_Provided information_.

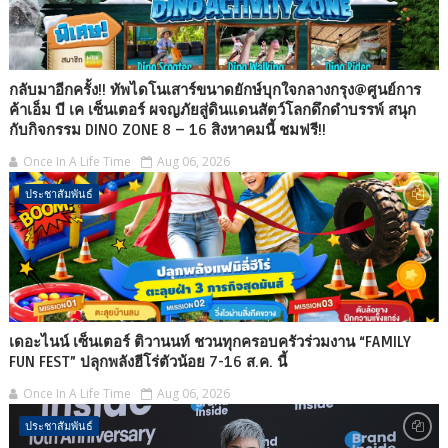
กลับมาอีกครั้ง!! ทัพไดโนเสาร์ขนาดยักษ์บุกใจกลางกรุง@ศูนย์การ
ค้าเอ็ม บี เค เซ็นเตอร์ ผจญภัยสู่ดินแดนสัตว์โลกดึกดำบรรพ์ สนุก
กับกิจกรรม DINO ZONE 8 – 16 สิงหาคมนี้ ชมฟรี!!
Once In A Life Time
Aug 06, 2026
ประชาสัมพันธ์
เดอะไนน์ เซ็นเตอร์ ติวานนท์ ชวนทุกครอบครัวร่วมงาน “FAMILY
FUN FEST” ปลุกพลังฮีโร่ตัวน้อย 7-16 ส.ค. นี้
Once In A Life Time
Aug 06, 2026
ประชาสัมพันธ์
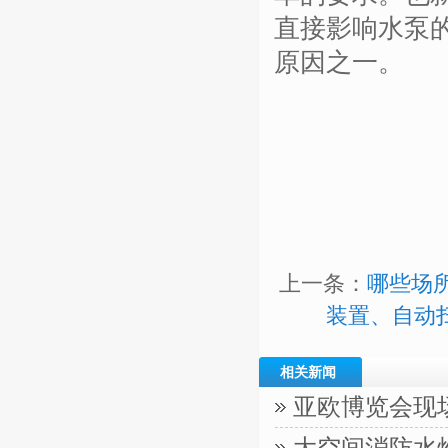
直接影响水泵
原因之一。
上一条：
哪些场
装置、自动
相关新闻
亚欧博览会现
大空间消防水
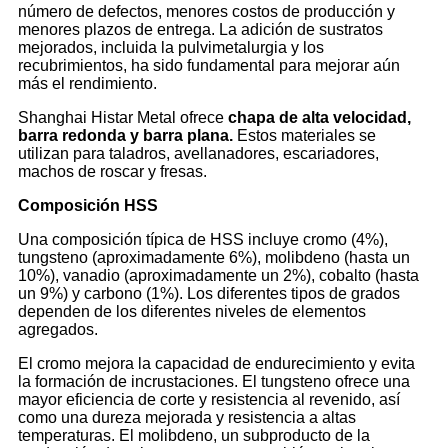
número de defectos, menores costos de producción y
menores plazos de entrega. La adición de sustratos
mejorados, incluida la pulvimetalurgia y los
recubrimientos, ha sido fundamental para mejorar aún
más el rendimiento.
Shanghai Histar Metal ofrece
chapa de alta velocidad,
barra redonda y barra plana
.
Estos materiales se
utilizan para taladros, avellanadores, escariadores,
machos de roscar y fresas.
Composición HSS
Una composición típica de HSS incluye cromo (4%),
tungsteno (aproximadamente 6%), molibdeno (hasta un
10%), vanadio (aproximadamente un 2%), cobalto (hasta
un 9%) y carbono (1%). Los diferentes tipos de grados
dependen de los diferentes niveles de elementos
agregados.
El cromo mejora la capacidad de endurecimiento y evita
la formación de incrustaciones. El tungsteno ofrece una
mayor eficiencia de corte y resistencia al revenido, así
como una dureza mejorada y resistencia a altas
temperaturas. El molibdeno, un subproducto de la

* * *

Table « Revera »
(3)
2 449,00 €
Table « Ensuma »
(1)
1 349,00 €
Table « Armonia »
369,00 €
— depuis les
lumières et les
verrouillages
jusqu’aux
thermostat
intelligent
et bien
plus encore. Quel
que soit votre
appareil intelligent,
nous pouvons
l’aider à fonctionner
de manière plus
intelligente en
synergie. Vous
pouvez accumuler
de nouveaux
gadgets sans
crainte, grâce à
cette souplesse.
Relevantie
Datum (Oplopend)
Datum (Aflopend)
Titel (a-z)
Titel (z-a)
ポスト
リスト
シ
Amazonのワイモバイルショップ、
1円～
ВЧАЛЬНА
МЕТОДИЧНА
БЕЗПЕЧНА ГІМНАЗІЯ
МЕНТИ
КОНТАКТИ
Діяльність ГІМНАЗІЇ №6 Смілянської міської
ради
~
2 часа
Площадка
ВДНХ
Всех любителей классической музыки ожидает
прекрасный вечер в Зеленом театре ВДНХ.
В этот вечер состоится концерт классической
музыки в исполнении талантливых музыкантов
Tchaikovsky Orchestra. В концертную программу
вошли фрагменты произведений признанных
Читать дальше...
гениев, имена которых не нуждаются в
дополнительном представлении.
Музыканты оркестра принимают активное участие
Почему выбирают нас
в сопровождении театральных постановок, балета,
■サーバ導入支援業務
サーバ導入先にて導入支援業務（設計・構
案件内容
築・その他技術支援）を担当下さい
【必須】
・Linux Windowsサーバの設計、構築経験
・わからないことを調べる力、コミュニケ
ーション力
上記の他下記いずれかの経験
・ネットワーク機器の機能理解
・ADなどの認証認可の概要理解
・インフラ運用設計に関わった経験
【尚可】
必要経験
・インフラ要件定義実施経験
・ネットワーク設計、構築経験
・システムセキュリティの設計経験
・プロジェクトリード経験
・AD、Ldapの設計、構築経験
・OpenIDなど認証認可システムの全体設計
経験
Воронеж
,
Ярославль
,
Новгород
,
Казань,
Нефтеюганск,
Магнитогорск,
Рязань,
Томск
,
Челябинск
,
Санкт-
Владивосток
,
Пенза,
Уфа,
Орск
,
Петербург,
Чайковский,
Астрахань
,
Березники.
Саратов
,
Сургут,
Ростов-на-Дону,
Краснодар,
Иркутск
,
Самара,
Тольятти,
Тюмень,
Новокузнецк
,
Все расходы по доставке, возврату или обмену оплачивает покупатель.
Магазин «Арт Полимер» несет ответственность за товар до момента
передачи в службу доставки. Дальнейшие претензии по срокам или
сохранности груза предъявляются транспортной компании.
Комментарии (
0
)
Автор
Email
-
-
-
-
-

--

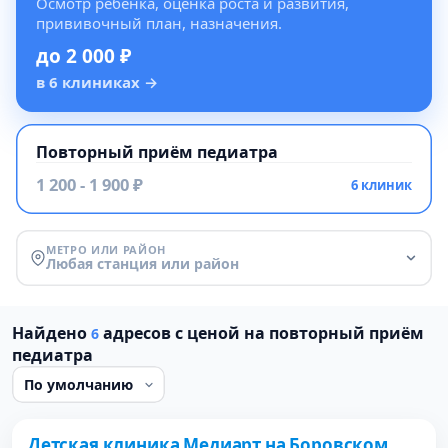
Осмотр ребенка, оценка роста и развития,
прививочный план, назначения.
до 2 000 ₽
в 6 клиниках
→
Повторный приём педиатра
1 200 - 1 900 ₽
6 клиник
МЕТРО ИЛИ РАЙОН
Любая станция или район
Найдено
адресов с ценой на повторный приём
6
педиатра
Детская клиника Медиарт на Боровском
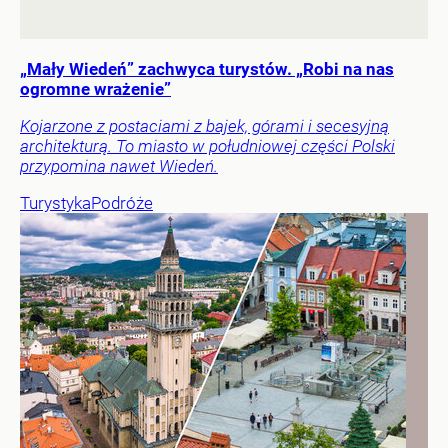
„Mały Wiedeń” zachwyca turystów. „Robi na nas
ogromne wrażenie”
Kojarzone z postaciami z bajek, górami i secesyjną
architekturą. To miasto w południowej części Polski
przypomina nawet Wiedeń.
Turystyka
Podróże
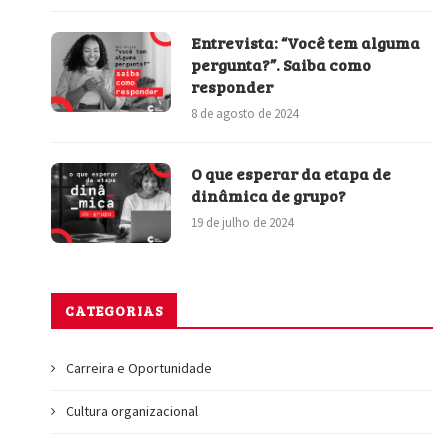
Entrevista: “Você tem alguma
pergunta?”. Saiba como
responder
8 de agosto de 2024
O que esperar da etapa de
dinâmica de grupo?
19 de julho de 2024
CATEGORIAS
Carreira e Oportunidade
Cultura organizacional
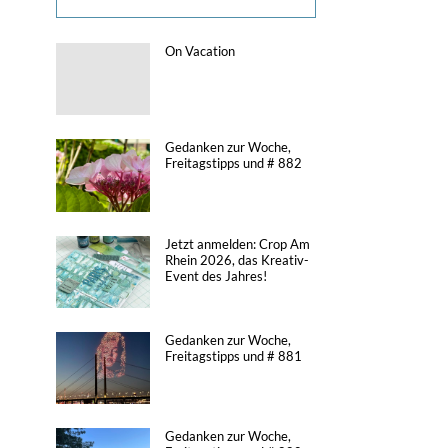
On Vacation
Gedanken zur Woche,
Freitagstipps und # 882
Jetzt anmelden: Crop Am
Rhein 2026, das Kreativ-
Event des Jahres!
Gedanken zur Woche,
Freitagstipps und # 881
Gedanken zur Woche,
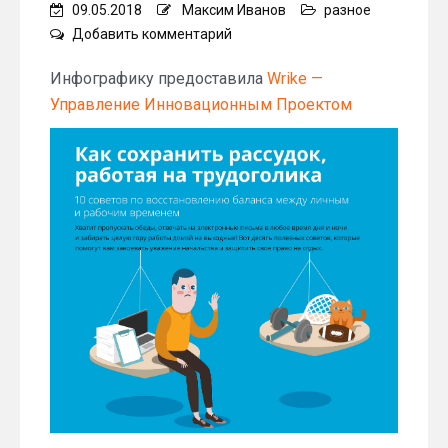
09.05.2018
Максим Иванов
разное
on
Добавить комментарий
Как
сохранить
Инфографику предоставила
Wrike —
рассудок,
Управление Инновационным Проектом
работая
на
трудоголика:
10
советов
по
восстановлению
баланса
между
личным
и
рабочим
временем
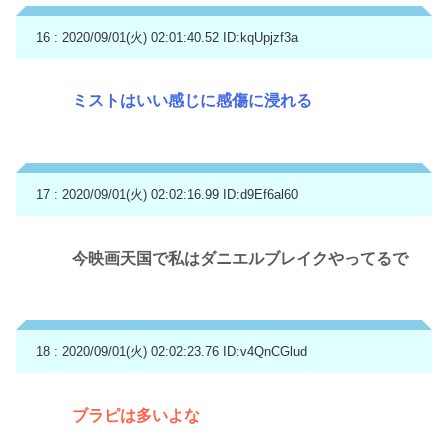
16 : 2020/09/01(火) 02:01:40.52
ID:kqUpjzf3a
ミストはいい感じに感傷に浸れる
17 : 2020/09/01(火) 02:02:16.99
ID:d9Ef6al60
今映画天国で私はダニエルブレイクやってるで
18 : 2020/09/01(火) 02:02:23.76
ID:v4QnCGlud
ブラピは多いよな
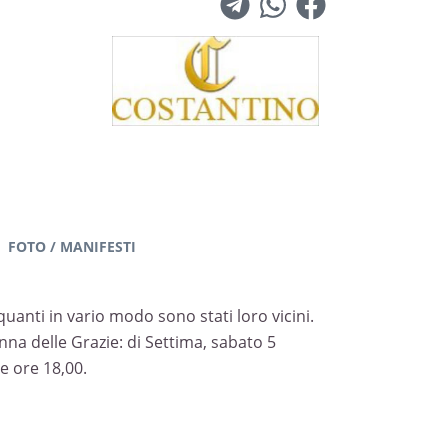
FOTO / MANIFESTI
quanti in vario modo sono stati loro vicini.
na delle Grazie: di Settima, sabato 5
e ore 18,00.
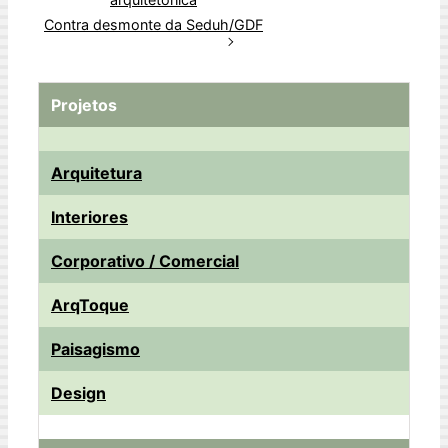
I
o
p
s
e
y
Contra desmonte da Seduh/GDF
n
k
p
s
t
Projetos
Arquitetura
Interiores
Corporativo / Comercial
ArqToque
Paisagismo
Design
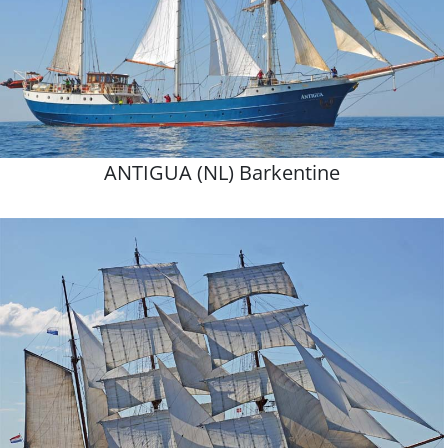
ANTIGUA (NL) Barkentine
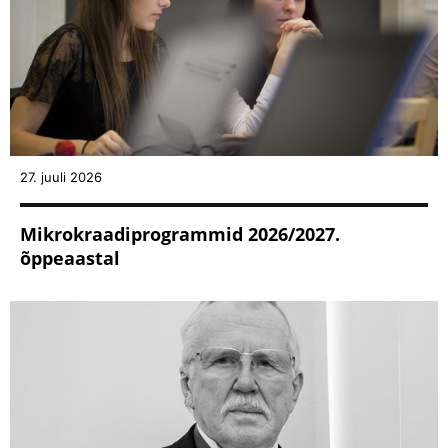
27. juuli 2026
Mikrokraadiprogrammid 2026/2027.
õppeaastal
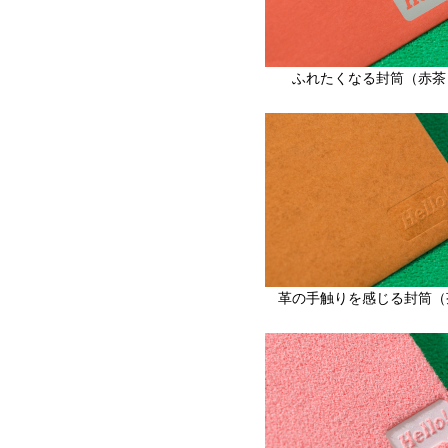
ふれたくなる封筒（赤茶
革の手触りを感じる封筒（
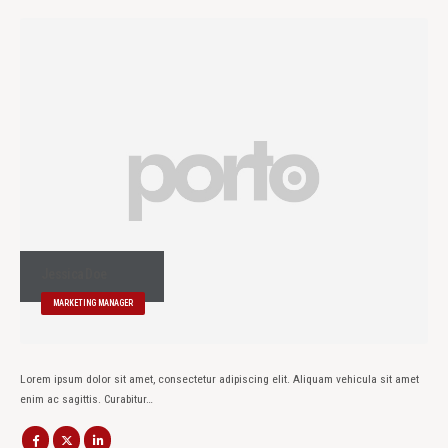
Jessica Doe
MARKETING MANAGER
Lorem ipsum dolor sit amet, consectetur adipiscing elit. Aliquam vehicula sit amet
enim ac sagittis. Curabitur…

_Description of the task_.
Check each line of the data above, and please copy the ones in which the string "музыки" occurs.

_Answer area_.
Всех любителей классической музыки ожидает
музыки в исполнении талантливых музыкантов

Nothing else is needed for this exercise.